A Vivo está com inscrições abertas para o Programa de Estágio 2022, o maior já realizado pela companhia. Ao todo, são 750 vagas em 17 cidades: Belém (PA), Belo Horizonte (BH), Brasília (DF), Campinas (SP), Caxias (RS), Curitiba (PR), Florianópolis (SC), Fortaleza (CE), Londrina (PR), Osasco (SP), Porto Alegre (RS), Recife (PE), Rio de Janeiro (RJ), Salvador (BA), São Paulo (SP), Uberlândia (MG), Vitória (ES). E, reforçando seu compromisso com a diversidade, 50% das oportunidades são exclusivas para pessoas negras.

Os interessados precisam estar cursando o penúltimo ou último ano de formação, com graduação entre dezembro de 2022 e dezembro de 2023. Características como curiosidade, atitude digital, abertura e fazer acontecer com responsabilidade são essenciais. Para ser ainda mais inclusivo, não será exigido inglês. Também não há limite de idade, nem restrição de curso ou universidade.

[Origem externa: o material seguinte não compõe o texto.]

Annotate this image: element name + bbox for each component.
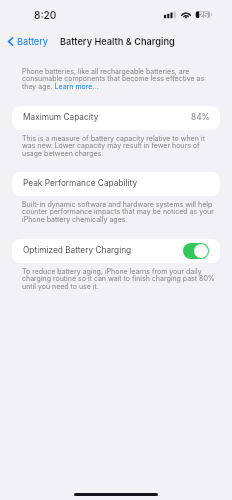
button[interactable]: Maximum Capacity xyxy=(12,106,220,130)
staticText: Battery Health & Charging xyxy=(60,36,175,47)
button[interactable]: Peak Performance Capability xyxy=(12,172,220,196)
staticText: Built-in dynamic software and hardware s… xyxy=(22,200,215,224)
staticText: Peak Performance Capability xyxy=(23,178,138,188)
button[interactable]: Optimized Battery Charging xyxy=(12,239,220,263)
staticText: 84% xyxy=(191,112,210,122)
staticText: To reduce battery aging, iPhone learns f… xyxy=(22,267,215,291)
staticText: Optimized Battery Charging xyxy=(23,245,132,255)
staticText: 25 xyxy=(199,11,209,20)
staticText: Maximum Capacity xyxy=(23,112,99,122)
button[interactable]: Optimized Battery Charging toggle, on xyxy=(183,243,209,259)
staticText: Battery xyxy=(17,36,48,47)
button[interactable]: Battery xyxy=(6,34,49,49)
staticText: This is a measure of battery capacity re… xyxy=(22,134,215,158)
staticText: 8:20 xyxy=(34,9,57,21)
staticText: Phone batteries, like all rechargeable b… xyxy=(22,67,215,91)
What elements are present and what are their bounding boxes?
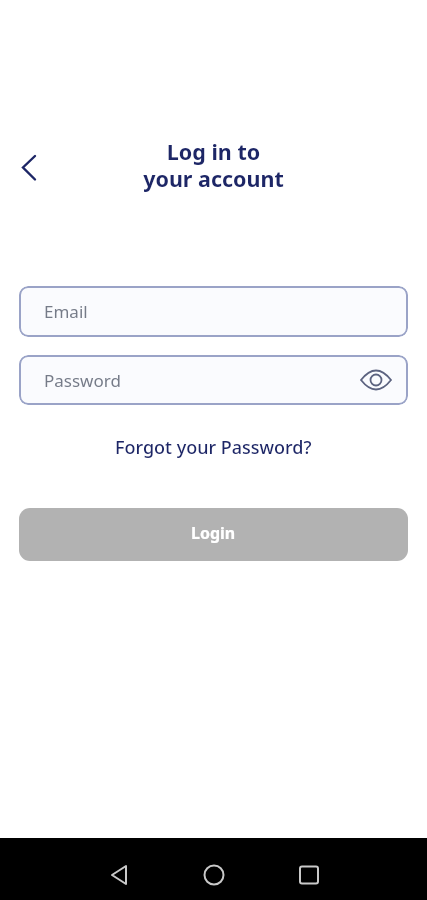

Todos os inscritos participarão de uma trilha de desenvolvimento profissional e pessoal. Serão ofertados 20 cursos de temas variados, como habilidades do futuro, matriz de prioridades, Learning Agility, Pitch Pessoal (apresentação direta e curta), entre outros. Os conteúdos serão trabalhados em diferentes formatos, como texto, vídeo, podcast e lives.

Sobre o Programa  

O processo seletivo será 100% digital e contará com teste de fit cultural, vídeo desafio, painéis com dinâmicas e entrevistas individuais. A bolsa auxílio é compatível com o mercado e os selecionados contarão com o VIBE, o programa de benefícios flexíveis da companhia, que possui uma extensa lista de vantagens adaptáveis às necessidades de cada estagiário, como vale refeição e transporte; plano de saúde e odontológico; seguro de vida e Gym Pass para academias. Além disso, a empresa oferece outros diferenciais como programa de idiomas; day off de aniversário; smartphone com plano de voz e dados ilimitados; oferta exclusiva com descontos em linha fixa, banda larga, TV e apps gratuitos; e todos os estagiários também poderão trabalhar remotamente duas vezes por semana.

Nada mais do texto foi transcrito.